Quote (Sparkuggz @ Sep 6 2018 08:41am)
Thanks man, solid. Any much difference between i5 and i7 cores?
Basically:
Ryzen 5 1600x/2600x = to i5-8600k
Ryzen 7 1800x/2700x = to i7-8700k
Ryzen TR 1950x = to i9-7960x
Right for comparsion?
The additional cores of i7 will not help with gaming. 2000 series Ryzen > 1000 series Ryzen (better clock speed, lower cache latency, higher memory support, etc).
Intel will generally achieve higher FPS than AMD, but AMD is still plenty capable to around 100-120. After that then you will want Intel. Again, this only applies if you're actually gaming on a high FPS display (144hz is popular high refresh rate). If you're on a normal 60hz display, there will be no difference.
Quote (Sparkuggz @ Sep 6 2018 09:14am)
I want to keep the CPU between Ryzen 1600x and 1800x
For Intel which my friend prefers guessing between i5-8600k and i7-8700k.

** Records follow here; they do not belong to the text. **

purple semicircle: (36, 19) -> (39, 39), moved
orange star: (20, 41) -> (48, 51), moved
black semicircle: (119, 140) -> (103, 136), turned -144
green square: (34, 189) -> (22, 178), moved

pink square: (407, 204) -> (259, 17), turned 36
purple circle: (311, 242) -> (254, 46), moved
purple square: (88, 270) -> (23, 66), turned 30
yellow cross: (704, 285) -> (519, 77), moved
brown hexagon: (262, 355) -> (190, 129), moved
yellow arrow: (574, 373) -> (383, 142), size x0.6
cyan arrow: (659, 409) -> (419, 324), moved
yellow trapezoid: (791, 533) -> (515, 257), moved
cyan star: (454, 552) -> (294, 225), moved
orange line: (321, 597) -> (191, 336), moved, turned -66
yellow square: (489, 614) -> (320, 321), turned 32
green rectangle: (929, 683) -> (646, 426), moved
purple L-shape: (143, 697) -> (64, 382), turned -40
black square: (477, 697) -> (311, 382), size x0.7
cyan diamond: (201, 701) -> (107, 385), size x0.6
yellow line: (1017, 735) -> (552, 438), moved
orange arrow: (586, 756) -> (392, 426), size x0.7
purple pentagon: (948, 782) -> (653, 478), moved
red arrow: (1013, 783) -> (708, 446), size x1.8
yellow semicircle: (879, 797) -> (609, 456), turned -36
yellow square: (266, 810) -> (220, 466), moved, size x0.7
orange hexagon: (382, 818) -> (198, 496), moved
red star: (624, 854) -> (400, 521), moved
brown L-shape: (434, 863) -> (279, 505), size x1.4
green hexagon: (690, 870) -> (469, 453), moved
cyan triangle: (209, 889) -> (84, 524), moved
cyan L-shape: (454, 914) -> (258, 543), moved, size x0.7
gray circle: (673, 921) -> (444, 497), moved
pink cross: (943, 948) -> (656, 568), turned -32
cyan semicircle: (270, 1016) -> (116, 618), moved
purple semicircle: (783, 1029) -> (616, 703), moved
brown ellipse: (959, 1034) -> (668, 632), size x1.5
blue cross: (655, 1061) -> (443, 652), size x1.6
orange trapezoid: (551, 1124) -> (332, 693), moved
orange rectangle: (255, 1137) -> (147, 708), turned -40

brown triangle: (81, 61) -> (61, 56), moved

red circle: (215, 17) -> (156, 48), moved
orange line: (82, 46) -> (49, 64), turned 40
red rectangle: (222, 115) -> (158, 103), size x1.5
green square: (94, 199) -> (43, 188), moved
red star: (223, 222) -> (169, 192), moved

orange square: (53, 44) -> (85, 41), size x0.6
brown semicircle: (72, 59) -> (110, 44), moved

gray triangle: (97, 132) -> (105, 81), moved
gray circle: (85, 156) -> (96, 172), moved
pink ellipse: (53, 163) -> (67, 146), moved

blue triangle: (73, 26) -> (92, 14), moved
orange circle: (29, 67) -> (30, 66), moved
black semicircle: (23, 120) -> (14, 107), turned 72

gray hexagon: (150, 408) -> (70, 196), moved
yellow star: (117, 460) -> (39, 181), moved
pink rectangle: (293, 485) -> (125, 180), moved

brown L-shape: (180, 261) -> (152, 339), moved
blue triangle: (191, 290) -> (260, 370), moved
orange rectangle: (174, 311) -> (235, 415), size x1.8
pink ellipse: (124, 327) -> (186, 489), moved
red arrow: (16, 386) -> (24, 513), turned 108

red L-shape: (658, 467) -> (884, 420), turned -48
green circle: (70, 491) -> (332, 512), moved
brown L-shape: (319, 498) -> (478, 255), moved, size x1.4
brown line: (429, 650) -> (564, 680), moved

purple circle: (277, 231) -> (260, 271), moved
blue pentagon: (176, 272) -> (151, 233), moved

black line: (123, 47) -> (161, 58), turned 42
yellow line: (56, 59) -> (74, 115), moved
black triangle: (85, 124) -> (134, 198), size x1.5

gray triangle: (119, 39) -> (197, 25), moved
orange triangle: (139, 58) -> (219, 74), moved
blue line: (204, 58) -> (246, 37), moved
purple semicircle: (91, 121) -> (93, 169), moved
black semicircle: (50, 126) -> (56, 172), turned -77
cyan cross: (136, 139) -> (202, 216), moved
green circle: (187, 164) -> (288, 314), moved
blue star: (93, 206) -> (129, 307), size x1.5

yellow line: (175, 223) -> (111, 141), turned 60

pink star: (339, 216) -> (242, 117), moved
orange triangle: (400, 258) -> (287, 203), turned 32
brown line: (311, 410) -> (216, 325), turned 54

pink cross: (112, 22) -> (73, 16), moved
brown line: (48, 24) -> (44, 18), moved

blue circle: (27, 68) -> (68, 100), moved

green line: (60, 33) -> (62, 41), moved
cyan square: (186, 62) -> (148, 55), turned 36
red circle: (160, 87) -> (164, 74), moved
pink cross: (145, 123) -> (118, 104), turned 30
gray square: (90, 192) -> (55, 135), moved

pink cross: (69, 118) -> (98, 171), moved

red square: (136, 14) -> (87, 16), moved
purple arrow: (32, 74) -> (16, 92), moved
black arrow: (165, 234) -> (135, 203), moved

Ryzen 1800x on par with i5-8600k?
i7-8700k is king? (Best bang for buck wise?) But would raise the PC over budget most likely, would want a more expensive mobo then prob.
Get a 2600. The x in pointless for Ryzen. You can still overclock the non-x, but the x variants don't come with a cooler. The stock Ryzen coolers are actually good (unlike the Intel ones).
Also bang for buck is relative. The best bang for your buck is what get's your job done the cheapest. For those games listed you could buy an Intel Pentium processor and still get 120hz for $60. But it would suck at anything that is multi-core dependent.
Do you do any content creation?
What display are you going to be gaming on?